*** Data extract ***

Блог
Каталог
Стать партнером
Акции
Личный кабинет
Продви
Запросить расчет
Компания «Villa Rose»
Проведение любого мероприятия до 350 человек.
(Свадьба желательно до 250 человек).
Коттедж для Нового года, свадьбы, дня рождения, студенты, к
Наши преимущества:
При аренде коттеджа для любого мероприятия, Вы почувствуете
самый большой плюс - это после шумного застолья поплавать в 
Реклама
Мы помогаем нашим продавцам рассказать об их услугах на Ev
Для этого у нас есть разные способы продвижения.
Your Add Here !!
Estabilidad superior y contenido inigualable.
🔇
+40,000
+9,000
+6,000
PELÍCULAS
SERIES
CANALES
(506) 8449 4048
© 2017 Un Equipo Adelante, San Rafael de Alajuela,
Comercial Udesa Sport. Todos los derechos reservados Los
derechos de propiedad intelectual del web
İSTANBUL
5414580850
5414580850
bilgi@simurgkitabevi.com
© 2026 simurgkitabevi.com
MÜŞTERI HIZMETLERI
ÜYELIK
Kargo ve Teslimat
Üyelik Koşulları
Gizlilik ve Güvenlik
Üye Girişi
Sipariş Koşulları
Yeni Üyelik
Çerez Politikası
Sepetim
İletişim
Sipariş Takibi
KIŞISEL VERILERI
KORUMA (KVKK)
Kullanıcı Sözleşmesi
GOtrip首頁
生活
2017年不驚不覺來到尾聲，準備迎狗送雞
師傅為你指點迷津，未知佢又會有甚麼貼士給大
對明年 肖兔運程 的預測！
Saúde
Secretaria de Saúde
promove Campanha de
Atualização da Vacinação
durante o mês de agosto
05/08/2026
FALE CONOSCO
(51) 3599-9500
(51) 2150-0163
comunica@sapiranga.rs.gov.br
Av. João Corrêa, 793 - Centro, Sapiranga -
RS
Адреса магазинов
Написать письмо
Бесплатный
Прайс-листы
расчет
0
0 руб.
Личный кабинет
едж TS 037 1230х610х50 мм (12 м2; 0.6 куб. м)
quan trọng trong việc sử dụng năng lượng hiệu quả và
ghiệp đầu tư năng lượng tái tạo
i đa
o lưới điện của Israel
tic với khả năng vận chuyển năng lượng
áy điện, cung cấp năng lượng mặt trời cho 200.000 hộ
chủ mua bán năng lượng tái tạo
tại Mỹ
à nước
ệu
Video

*** End of Data extract ***

### [To do]
Report, from the entries above, each line where "человек" is found.

### [Expected answer]
Проведение любого мероприятия до 350 человек.
(Свадьба желательно до 250 человек).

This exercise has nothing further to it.